Einzugsarbeiten verursachen häufig Lärm

Bitte denken Sie immer daran, Sie wohnen nicht allein im Haus. Sprechen Sie deshalb geräuschvolle Arbeiten mit den Nachbarn ab. Schonen Sie das Treppenhaus (es ist auch Ihre Visitenkarte). Beseitigen Sie nach dem Einzug unvermeidbare Spuren.

So helfen Sie Betriebskosten zu sparen

Durch konsequente Mülltrennung; seien Sie Vorbild für Andere. Achten Sie auch darauf, dass Ihre Wohnanlage in Ordnung gehalten wird – die Reinigungsdienste danken es Ihnen und Ihre Betriebskosten bleiben stabil.

Briefkastenanlage

Ihre Besucher und die Postzustellung finden Sie leichter, wenn Sie die durch unsere Mitarbeiter am Briefkasten und an der Klingel angebrachten Namensschilder in ihrer Funktion erhalten und ggf. erneuern.

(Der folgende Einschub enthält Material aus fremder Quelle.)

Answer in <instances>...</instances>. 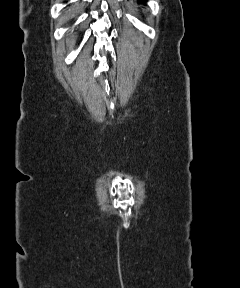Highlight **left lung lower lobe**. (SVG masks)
Masks as SVG:
<instances>
[{
  "instance_id": "obj_1",
  "label": "left lung lower lobe",
  "mask_w": 240,
  "mask_h": 288,
  "mask_svg": "<svg viewBox=\"0 0 240 288\" xmlns=\"http://www.w3.org/2000/svg\"><path fill=\"white\" fill-rule=\"evenodd\" d=\"M141 1L145 2L146 0H139V3H140Z\"/></svg>"
}]
</instances>
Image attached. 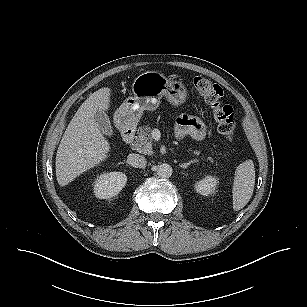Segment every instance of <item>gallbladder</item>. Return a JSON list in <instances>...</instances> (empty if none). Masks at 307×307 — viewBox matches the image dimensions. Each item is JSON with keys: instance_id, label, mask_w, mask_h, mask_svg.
Instances as JSON below:
<instances>
[{"instance_id": "obj_1", "label": "gallbladder", "mask_w": 307, "mask_h": 307, "mask_svg": "<svg viewBox=\"0 0 307 307\" xmlns=\"http://www.w3.org/2000/svg\"><path fill=\"white\" fill-rule=\"evenodd\" d=\"M94 119L96 124L98 125L99 129L106 135H113V129L111 126V122L109 117L106 115L105 112L98 110L94 114Z\"/></svg>"}]
</instances>
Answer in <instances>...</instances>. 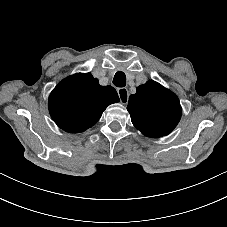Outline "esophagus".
I'll list each match as a JSON object with an SVG mask.
<instances>
[{"mask_svg":"<svg viewBox=\"0 0 227 227\" xmlns=\"http://www.w3.org/2000/svg\"><path fill=\"white\" fill-rule=\"evenodd\" d=\"M117 93H118L120 102L123 105H126L129 100V91L127 90V88H117Z\"/></svg>","mask_w":227,"mask_h":227,"instance_id":"obj_1","label":"esophagus"}]
</instances>
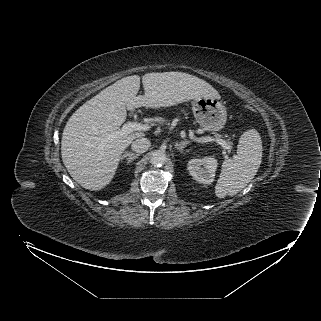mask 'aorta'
I'll list each match as a JSON object with an SVG mask.
<instances>
[{
	"mask_svg": "<svg viewBox=\"0 0 321 321\" xmlns=\"http://www.w3.org/2000/svg\"><path fill=\"white\" fill-rule=\"evenodd\" d=\"M166 155L160 150H156L152 153L150 162L153 166L161 167L166 163Z\"/></svg>",
	"mask_w": 321,
	"mask_h": 321,
	"instance_id": "762f6f07",
	"label": "aorta"
}]
</instances>
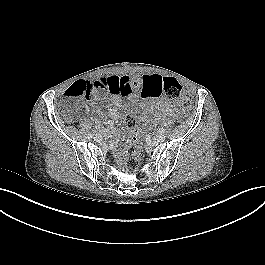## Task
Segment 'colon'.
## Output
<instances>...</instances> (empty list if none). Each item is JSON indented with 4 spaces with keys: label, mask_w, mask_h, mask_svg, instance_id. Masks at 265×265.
Returning a JSON list of instances; mask_svg holds the SVG:
<instances>
[{
    "label": "colon",
    "mask_w": 265,
    "mask_h": 265,
    "mask_svg": "<svg viewBox=\"0 0 265 265\" xmlns=\"http://www.w3.org/2000/svg\"><path fill=\"white\" fill-rule=\"evenodd\" d=\"M152 83L155 85L152 91L154 97L164 95L168 101L177 103L185 112L191 108V99L183 93L180 83L174 77H163L162 80H153ZM97 87H101V85L84 80L77 81L67 89L66 95L71 98L89 97L92 89ZM125 120L131 135L128 139L124 164L127 170L135 171L140 165V158L134 112H130Z\"/></svg>",
    "instance_id": "obj_1"
}]
</instances>
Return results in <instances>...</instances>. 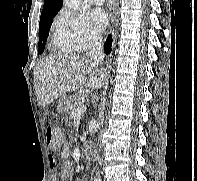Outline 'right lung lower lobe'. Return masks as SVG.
<instances>
[{
    "mask_svg": "<svg viewBox=\"0 0 197 181\" xmlns=\"http://www.w3.org/2000/svg\"><path fill=\"white\" fill-rule=\"evenodd\" d=\"M111 45H112V38L111 35L107 38L105 45H104V50L107 54L110 53L111 51Z\"/></svg>",
    "mask_w": 197,
    "mask_h": 181,
    "instance_id": "1",
    "label": "right lung lower lobe"
}]
</instances>
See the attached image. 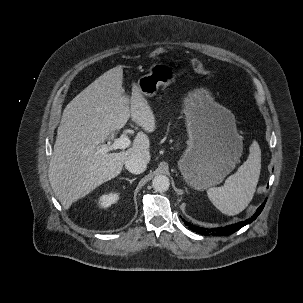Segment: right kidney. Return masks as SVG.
<instances>
[{
    "label": "right kidney",
    "instance_id": "obj_1",
    "mask_svg": "<svg viewBox=\"0 0 303 303\" xmlns=\"http://www.w3.org/2000/svg\"><path fill=\"white\" fill-rule=\"evenodd\" d=\"M118 199H119V194L116 192L103 194L98 198V205L102 208H107L110 207L112 204L116 203Z\"/></svg>",
    "mask_w": 303,
    "mask_h": 303
}]
</instances>
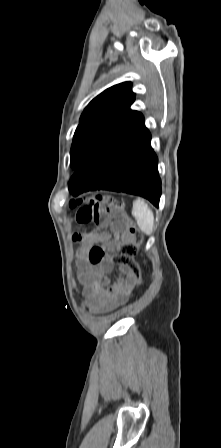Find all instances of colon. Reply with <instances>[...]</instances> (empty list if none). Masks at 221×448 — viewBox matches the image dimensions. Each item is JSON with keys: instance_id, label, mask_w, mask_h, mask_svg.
<instances>
[{"instance_id": "1", "label": "colon", "mask_w": 221, "mask_h": 448, "mask_svg": "<svg viewBox=\"0 0 221 448\" xmlns=\"http://www.w3.org/2000/svg\"><path fill=\"white\" fill-rule=\"evenodd\" d=\"M72 208H77L76 220L81 225L110 224L125 226L129 239L110 249V253L101 245L91 246L86 259L91 264H99L110 259L114 264L124 267L132 276L134 284L141 285V268L135 259L142 242V235L131 219L121 212V203L109 195L99 194L87 202L72 201Z\"/></svg>"}]
</instances>
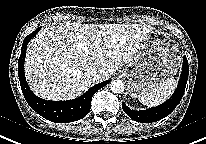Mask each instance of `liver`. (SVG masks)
Here are the masks:
<instances>
[{"label": "liver", "instance_id": "liver-1", "mask_svg": "<svg viewBox=\"0 0 206 144\" xmlns=\"http://www.w3.org/2000/svg\"><path fill=\"white\" fill-rule=\"evenodd\" d=\"M140 24L66 22L43 28L28 46L25 74L32 91L47 100L73 99L95 83L87 69H101V80L136 57L146 34Z\"/></svg>", "mask_w": 206, "mask_h": 144}]
</instances>
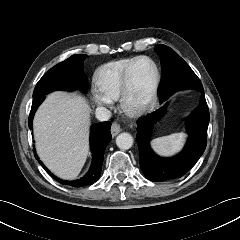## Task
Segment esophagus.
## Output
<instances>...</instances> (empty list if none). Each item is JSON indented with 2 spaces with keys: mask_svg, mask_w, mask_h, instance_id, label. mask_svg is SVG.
Instances as JSON below:
<instances>
[{
  "mask_svg": "<svg viewBox=\"0 0 240 240\" xmlns=\"http://www.w3.org/2000/svg\"><path fill=\"white\" fill-rule=\"evenodd\" d=\"M121 130L122 129H121V127L118 123H116V122L112 123L111 134H112L113 137L116 136L118 133H120Z\"/></svg>",
  "mask_w": 240,
  "mask_h": 240,
  "instance_id": "obj_1",
  "label": "esophagus"
}]
</instances>
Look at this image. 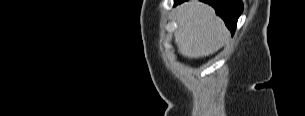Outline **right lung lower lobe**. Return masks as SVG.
I'll use <instances>...</instances> for the list:
<instances>
[{"label": "right lung lower lobe", "mask_w": 305, "mask_h": 116, "mask_svg": "<svg viewBox=\"0 0 305 116\" xmlns=\"http://www.w3.org/2000/svg\"><path fill=\"white\" fill-rule=\"evenodd\" d=\"M185 0H174V4H180ZM211 5L216 14L219 15L225 22L226 26L233 34L236 29V24L239 16L243 11L241 0H201Z\"/></svg>", "instance_id": "obj_1"}]
</instances>
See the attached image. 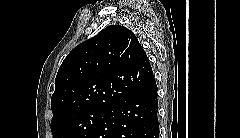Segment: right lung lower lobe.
<instances>
[{"mask_svg":"<svg viewBox=\"0 0 240 138\" xmlns=\"http://www.w3.org/2000/svg\"><path fill=\"white\" fill-rule=\"evenodd\" d=\"M155 78L111 105L90 138H158Z\"/></svg>","mask_w":240,"mask_h":138,"instance_id":"obj_1","label":"right lung lower lobe"}]
</instances>
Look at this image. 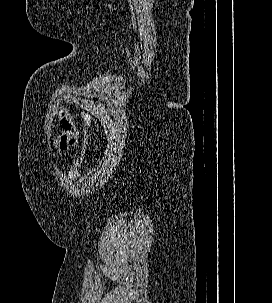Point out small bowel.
I'll return each mask as SVG.
<instances>
[{
  "label": "small bowel",
  "mask_w": 272,
  "mask_h": 303,
  "mask_svg": "<svg viewBox=\"0 0 272 303\" xmlns=\"http://www.w3.org/2000/svg\"><path fill=\"white\" fill-rule=\"evenodd\" d=\"M57 122L59 132L54 140V147L58 153L61 154L77 144L79 140V131L73 115L67 110L59 112Z\"/></svg>",
  "instance_id": "1"
}]
</instances>
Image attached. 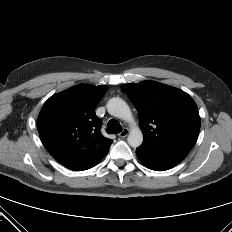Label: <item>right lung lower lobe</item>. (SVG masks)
<instances>
[{
  "label": "right lung lower lobe",
  "mask_w": 232,
  "mask_h": 232,
  "mask_svg": "<svg viewBox=\"0 0 232 232\" xmlns=\"http://www.w3.org/2000/svg\"><path fill=\"white\" fill-rule=\"evenodd\" d=\"M98 163H99V161L98 162H94V163H90V164H84V165L74 166V167H71L69 169L74 170V171H82V170L89 169V168L95 166Z\"/></svg>",
  "instance_id": "1"
}]
</instances>
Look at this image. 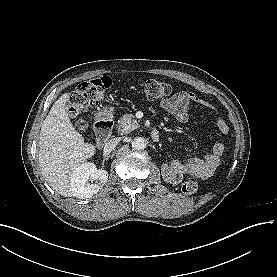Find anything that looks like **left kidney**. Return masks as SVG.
I'll use <instances>...</instances> for the list:
<instances>
[{
	"label": "left kidney",
	"mask_w": 277,
	"mask_h": 277,
	"mask_svg": "<svg viewBox=\"0 0 277 277\" xmlns=\"http://www.w3.org/2000/svg\"><path fill=\"white\" fill-rule=\"evenodd\" d=\"M162 177L164 180L169 182H176V177L180 176L182 177V171L178 170L176 168H171L167 164H163L161 168Z\"/></svg>",
	"instance_id": "1"
}]
</instances>
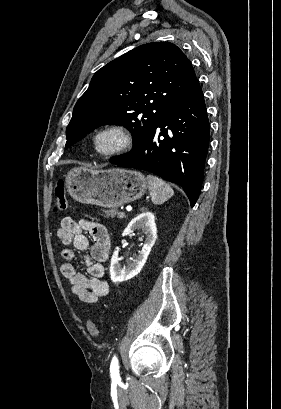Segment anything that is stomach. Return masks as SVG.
<instances>
[{"instance_id": "0dacf381", "label": "stomach", "mask_w": 281, "mask_h": 409, "mask_svg": "<svg viewBox=\"0 0 281 409\" xmlns=\"http://www.w3.org/2000/svg\"><path fill=\"white\" fill-rule=\"evenodd\" d=\"M65 186L70 196L78 202H84V205L116 209L140 198L146 192L147 180L138 170H93L86 166H75L67 172Z\"/></svg>"}]
</instances>
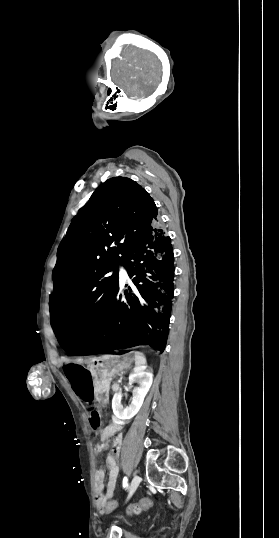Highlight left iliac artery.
<instances>
[{"label": "left iliac artery", "instance_id": "left-iliac-artery-1", "mask_svg": "<svg viewBox=\"0 0 279 538\" xmlns=\"http://www.w3.org/2000/svg\"><path fill=\"white\" fill-rule=\"evenodd\" d=\"M127 486H128V479H127V477H124L123 478V487L127 488Z\"/></svg>", "mask_w": 279, "mask_h": 538}]
</instances>
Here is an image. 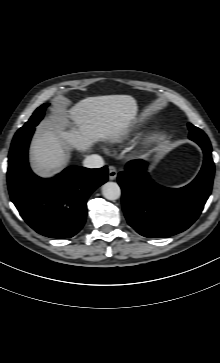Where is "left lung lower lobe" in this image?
<instances>
[{
	"instance_id": "1",
	"label": "left lung lower lobe",
	"mask_w": 220,
	"mask_h": 363,
	"mask_svg": "<svg viewBox=\"0 0 220 363\" xmlns=\"http://www.w3.org/2000/svg\"><path fill=\"white\" fill-rule=\"evenodd\" d=\"M191 140L202 148L204 163L185 187L170 189L154 184L141 160L128 162L118 174L126 219L139 234L150 238L175 235L191 226L202 212L212 189L214 162L209 139Z\"/></svg>"
}]
</instances>
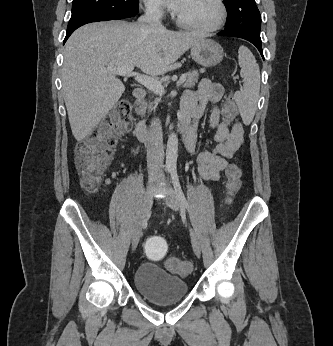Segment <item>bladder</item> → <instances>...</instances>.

Richtige und ausreichende Versicherung

Eine richtige Hausratversicherung ersetzt im Schadenfall Mobiliar, Einrichtungsgegenstände und Technik. Der Versicherer Ihres Vermieters ersetzt nur Gebäudeteile und alles was fest mit dem Gebäude verbunden ist.

Abfallentsorgung

Verhaltensregeln im Umgang mit dem Gelben Sack und dem Gelben Grossbehälter

Befüllen Sie den Gelben Grossbehälter bzw. die Gelben Säcke nur mit den dafür vorgesehenen Verkaufsverpackungen
Sie erkennen diese Verpackungen an dem aufgedruckten sogenannten “Grünen Punkt”
Solche Verpackungen können aus Kunststoff, Metall sowie aus Verbundstoffen bestehen. Beachten Sie bitte, daß andere Erzeugnisse aus solchen Materialien wie z.B. Blumentöpfe, Spielzeug aus Plastik nicht über das Duale System entsorgt werden! Derartige Erzeugnisse gehören nicht in den Gelben Sack oder Gelben Grossbehälter sondern in den Restmüll.
Benutzen Sie für die Entsorgung Ihres Restmülls ausschließlich Ihren Restmüllcontainer und nicht den Gelben Grosscontainer
Kartonagen sowie Hochglas (Flaschen und Gläser) mit dem “Grünen Punkt” sowie Zeitungen und Papier gehören in den Papier- bzw. in den Glascontainer und nicht in den Gelben Grossbehälter!
Sollten die Gelben Grossbehälter voll sein, benutzen Sie bitte die Gelben Säcke.
Sie erhalten die Gelben Säcke bei der Stadt- bzw. Gemeindeverwaltung, beim Landratsamt, beim Landkreis Vorpommern-Rügen, Eigenbetrieb Abfallentsorgung sowie weiteren Verteilstellen,  welche Sie unter http://www.gelb-kommt-an.de/verteilstellen.php finden.
Legen Sie die gefüllten Säcke bitte erst zum Abfuhrtag heraus. Entnehmen Sie den Abfuhrtag bitte dem gültigen Abfallkalender.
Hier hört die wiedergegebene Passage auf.